I am now up to 30 minutes and almost 7 miles a day. It isn't especially easy, but it's doable. It feels so good when I'm finished to know that I stuck with it and didn't quit when it was hard. And it's paying off. The weight is coming off. Slowly, but it is happening. My perseverance is paying off. I didn't give up.

One night last week, I was sleeping and having a dream. I don't really remember the details of the dream except one. It was the moment right before my alarm went off and I opened my eyes. I was running or walking down a path of some kind, a hallway maybe or a road. I looked up and right in front of my face was a sign that looked like this.
 
A simple, but clear message.
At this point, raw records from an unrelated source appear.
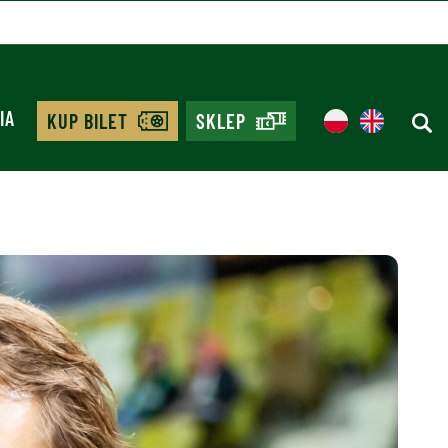
IA
KUP BILET
SKLEP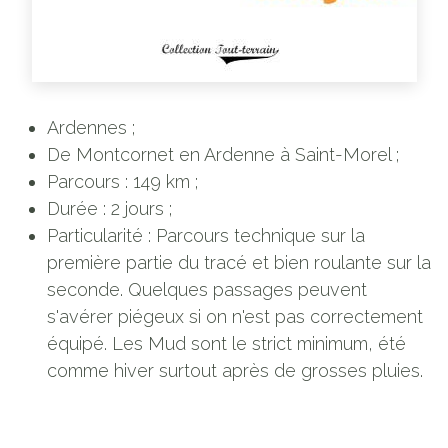
Ardennes ;
De Montcornet en Ardenne à Saint-Morel ;
Parcours : 149 km ;
Durée : 2 jours ;
Particularité : Parcours technique sur la
première partie du tracé et bien roulante sur la
seconde. Quelques passages peuvent
s'avérer piégeux si on n'est pas correctement
équipé. Les Mud sont le strict minimum, été
comme hiver surtout après de grosses pluies.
That was the last thing I saw in my mind before I woke up. 

Visual images are powerful. Once you've seen something, it's hard to get rid of it. My kids make jokes about needing "mind bleach" when they've seen something they didn't want to, but in reality, there is no such thing. 

That image followed me around for the rest of that day and, honestly, most of the rest of the weekend. It affected my attitude, my actions, and my relationships.

Until...

I looked at it for what it was, a lie. An attempt to shake my confidence and keep me from accomplishing the things God had planned for me. God tells me over and over again in His word to not give up, to persevere, to keep going. He speaks words to me that build me up and point me in the right direction. 

He wasn't the one telling me to give up. That was a distraction. I had to choose to change my focus from the lie that tried to stop me, to the truth. This is what God tells me.
 
So, when everything around me, including my dreams, tells me to give up, I will lift my eyes and look to Jesus, who tells me to keep running my race to the end. He will not let me fail!